Gemini 3.5 Flash's performance is highlighted by strong scores on key agentic benchmarks, which measure a model's ability to complete multi-step jobs. Flash scored 76.2% on Terminal-Bench 2.1, a benchmark that tests an agent's ability to navigate command-line environments and solve technical problems. This score is notable, as previous models rarely surpassed 70%, though experts caution that real-world success rates can be lower than lab results. On MCP Atlas, a test for dynamic tool use, Flash achieved an 83.6%, surpassing Google's prior models and competing with rival scores. Additional results position Flash as a competitive model for specialized reasoning tasks.

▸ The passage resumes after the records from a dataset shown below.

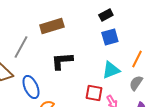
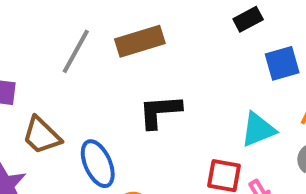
blue square: (110, 37) -> (282, 63), moved
gray line: (21, 47) -> (76, 51), moved

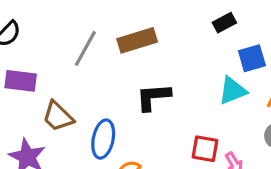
cyan triangle: (258, 130) -> (233, 91), moved
blue ellipse: (98, 164) -> (103, 139), turned 36

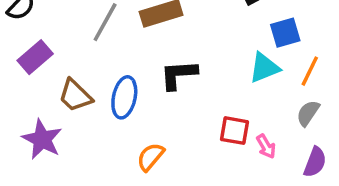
purple rectangle: (21, 81) -> (35, 57), turned -48
blue ellipse: (103, 139) -> (124, 97), moved

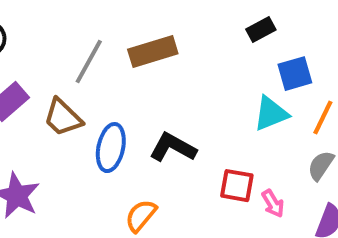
black L-shape: (179, 75) -> (173, 148), moved, turned 33
brown trapezoid: (75, 96) -> (63, 118), moved

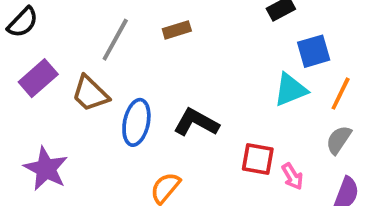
brown rectangle: (153, 51) -> (177, 30), size x0.6

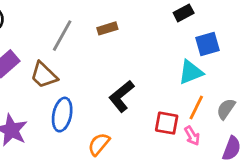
orange line: (341, 94) -> (196, 108), moved
blue ellipse: (136, 122) -> (62, 115), moved
black L-shape: (196, 122) -> (121, 96), turned -68

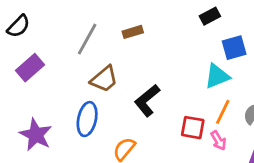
brown trapezoid: (44, 75) -> (104, 79), moved, turned -84

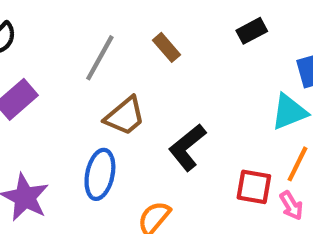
black rectangle: (210, 16) -> (252, 31), moved
brown rectangle: (133, 32) -> (166, 47), turned 66

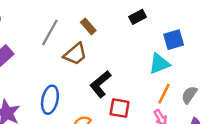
brown trapezoid: (125, 116) -> (75, 54), moved
red square: (254, 187) -> (120, 108), moved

Price-performance claims and roll-out channels

Google claims Gemini 3.5 Flash is priced at "less than half the cost of comparable models," aiming to establish a new price-performance standard. The model is immediately available to developers via Google Cloud platforms like Gemini Enterprise Agent Platform and AI Studio. For consumers, it is accessible in Gemini Spark and Search's AI Mode. This launch precedes the upcoming Gemini 3.5 Pro, scheduled for release next month. Google positions Flash for rapid, high-volume tasks, while Pro will be geared toward tasks requiring greater reasoning depth.

What to watch

The industry will be closely monitoring whether Flash's impressive benchmarks translate into tangible productivity gains. Key indicators to watch include:

  1. Workflow Completion: How consistently the model completes multi-week tasks compared to human performance.
  2. Cost-Effectiveness: The actual cost per automated task, particularly in the initial finance and e-commerce pilots.
  3. Reliability: The model's stability and consistency across repeated runs, especially for coding and data operations.

Google is also expected to release further studies on agent alignment, which will measure not just task success but also adherence to instructions in real-world environments.


What is Gemini 3.5 Flash and why is Google calling it a breakthrough?

Google's Gemini 3.5 Flash is a new AI model designed for high-speed performance and cost-efficiency, announced at I/O 2026. It is called a breakthrough due to its claims of being four times faster and less than half the price of comparable models. Its capabilities are supported by high scores (76.2% on Terminal-Bench 2.1 and 83.6% on MCP Atlas) on benchmarks that test complex, agentic task completion.

Which enterprises are already running Gemini 3.5 Flash in production?

Leading enterprises including Shopify, Macquarie Bank, Salesforce, Ramp, Xero, and Databricks are early adopters. They are using Flash for complex, long-running agentic tasks, such as Shopify refining growth forecasts, Macquarie Bank performing compliance checks on large documents, and Databricks monitoring and fixing data pipelines.

How do the new benchmarks Terminal-Bench 2.1 and MCP Atlas work?

These benchmarks evaluate an AI model's ability to act as an "agent" that completes a job, not just answer a question. Terminal-Bench 2.1 assesses performance in realistic command-line environments on tasks like DevOps and debugging. MCP Atlas tests the model's skill in using multiple tools (like APIs and databases) over hundreds of steps to achieve a goal.

What are the exact cost and speed claims versus competitors?

Google claims Gemini 3.5 Flash is approximately four times faster and priced at less than half of comparable frontier models from competitors like OpenAI and Anthropic. While independent verification is ongoing, initial benchmark data suggests its performance is within a few percentage points of top-tier models on agentic tasks, but at a significantly lower price point.

When will Gemini 3.5 Pro ship and how will it differ?

Gemini 3.5 Pro is scheduled to launch in June 2026 as a more powerful counterpart to Flash. While Flash is optimized for speed, the Pro version will focus on enhanced reasoning depth and capability for more complex tasks. It is expected to surpass the already strong performance metrics set by the Flash model.